Pour Brian Bowen Smith la femme devient le ferment de diverses apparitions. Il en suggère le brasier sans que des cendres ne tombent. Juste le feu dans un crépitement froid. Chaque prise se veut la saisie d’un moment exceptionnel pour mieux perdre le regardeur en amont de toute parole. Afin de subjuguer la femme glisse parfois ses mains dans le couloir de ses cuisses : douves douces, envols des ferries libèrent l’ordre des incantations païennes. Le corps s’étire au-delà du simple strip-tease. Le photographe devient le poète d’épaules éblouissantes venues du presque neige. La Vénus de Botticelli n’est pas loin et Fra Angelico en attente. Au besoin le corps est presque « pornographié » : mais le presque est important.
Reste une succession de chutes et remontées, l’extase du corps plutôt que performance photographique. Même si celle-ci n’est pas négligeable : elle participe du fait originel, rompt l’inertie cotonneuse. Par l’image de corps se crée une approche de la transcendance car la poésie optique prend soudain quelque chose de sacré qui interdit de faire n’importe quoi. Le photographe américain dépasse la raison en proposant le reflet miroitant de l’essentiel plutôt que celui du cœur des choses. Elles ont ici des reflets nacrés qui libèrent des myriades de soies, elles ont l’insolence de l’eau vive. Et comme dans le Cantique des Cantiques « le soleil brûle » celui qui contemple la femme.
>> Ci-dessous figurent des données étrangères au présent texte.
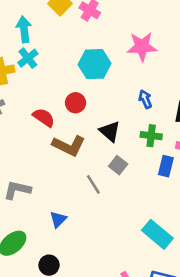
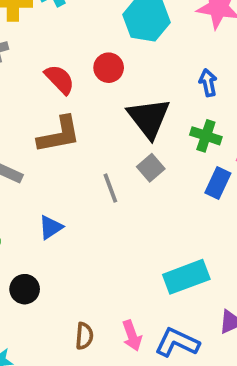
black triangle: (110, 131) -> (149, 118), size x1.4
brown L-shape: (69, 146) -> (59, 135), moved, turned -48
cyan rectangle: (157, 234) -> (186, 277), turned -72

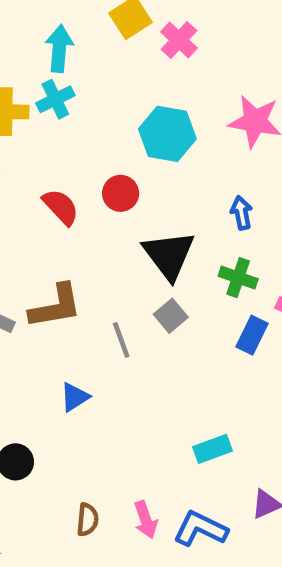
brown L-shape: (59, 135) -> (56, 306), moved
blue triangle: (51, 227) -> (75, 397), moved
cyan rectangle: (186, 277) -> (212, 449), size x0.7

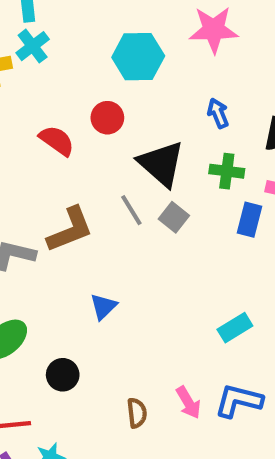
gray line: (121, 340) -> (131, 210), moved

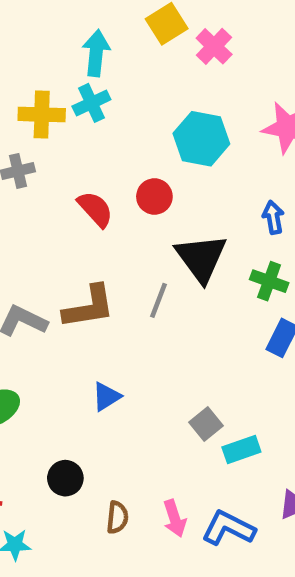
gray line: (131, 210) -> (159, 300), turned 40
gray square: (174, 217) -> (206, 424), moved
black circle: (63, 375) -> (65, 478), moved

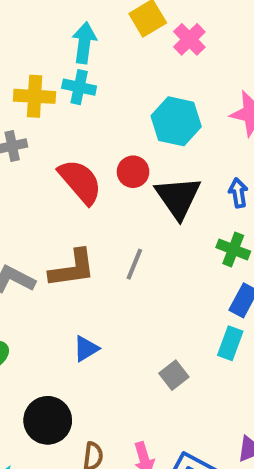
cyan cross: (91, 103) -> (79, 87), turned 36
red semicircle: (95, 209) -> (80, 182), size x1.4
black triangle: (201, 258) -> (178, 197), moved
cyan rectangle: (241, 449) -> (230, 343), moved, turned -52
black circle: (65, 478) -> (48, 420), size x1.5

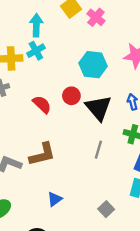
cyan cross: (79, 87) -> (36, 51), turned -36
red semicircle: (80, 182) -> (42, 104), size x0.7
gray line: (134, 264) -> (98, 150), moved

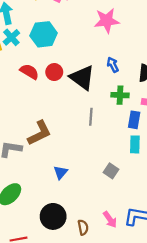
cyan hexagon: (93, 65) -> (44, 34), moved
red semicircle: (42, 104) -> (29, 72), moved

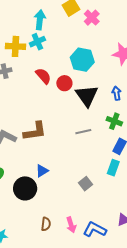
cyan hexagon: (44, 34) -> (82, 60), moved
gray line: (91, 117) -> (83, 132), turned 56
black circle: (53, 216) -> (25, 188), moved

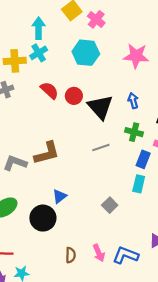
cyan hexagon: (82, 60) -> (86, 53), moved

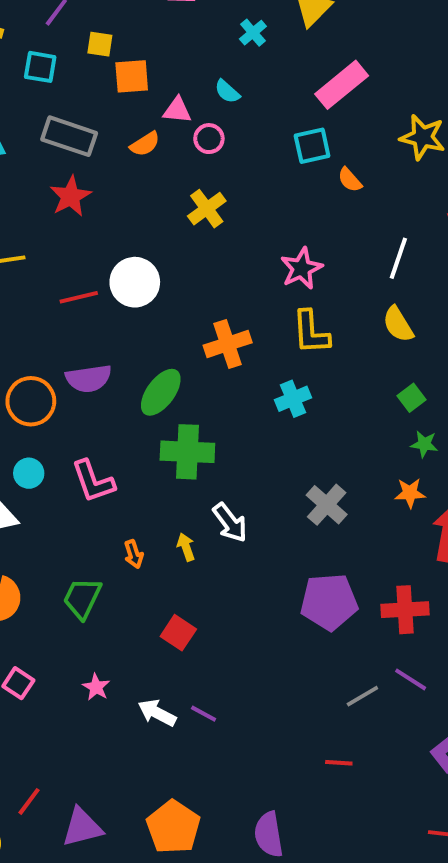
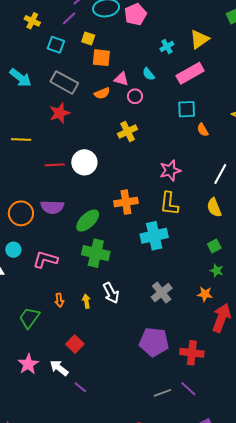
pink rectangle: (342, 85) -> (190, 73), moved
cyan cross: (293, 399) -> (154, 236), size x1.5
pink L-shape: (93, 481) -> (45, 260), turned 115
pink star: (96, 687) -> (28, 364), size x1.5
white arrow: (157, 713) -> (59, 368), moved

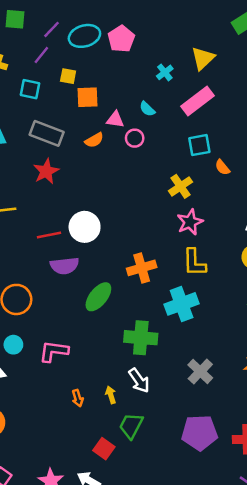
yellow cross: (128, 132) -> (181, 186), moved
purple semicircle: (52, 207) -> (65, 266), moved
green cross: (96, 253) -> (141, 338), moved
green trapezoid: (29, 318) -> (131, 426), moved

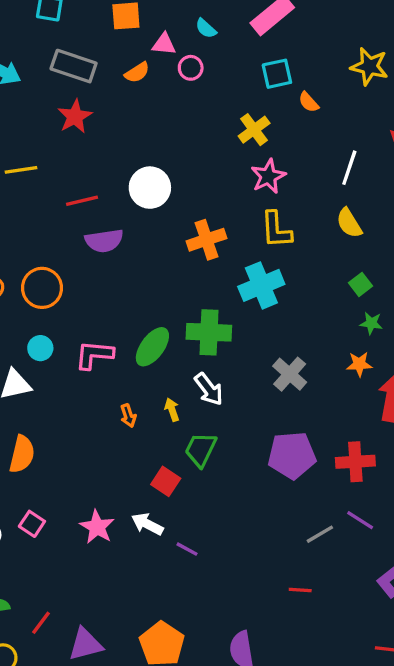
white circle: (85, 227) -> (150, 188), moved
green ellipse: (98, 297) -> (152, 347), moved

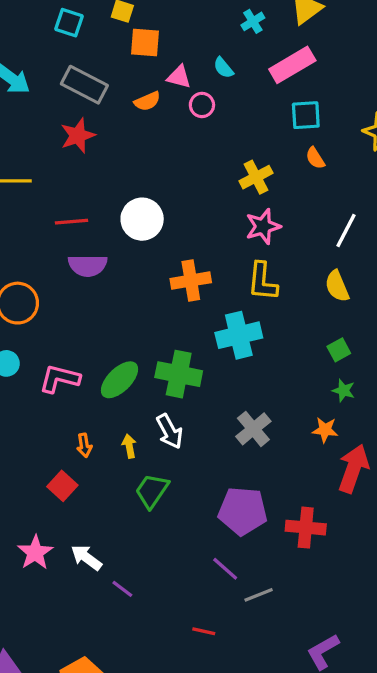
cyan square: (277, 74) -> (306, 115), moved
red square: (166, 481) -> (62, 486), moved
purple line: (360, 520) -> (225, 569), moved
red line: (300, 590) -> (204, 631), moved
A son image il est non de cendre mais de chair blanche et noire ou en couleurs. La magie de la photographie est ouverture vers un ailleurs. Elle transporte, comble, détruit. Ne nous soustrayons pas aux sortilèges. La modèle devient Eurydice et le photographe Orphée dans lumineuse perfusion qui transforme un matin en un pas vers le jardin d’Eden.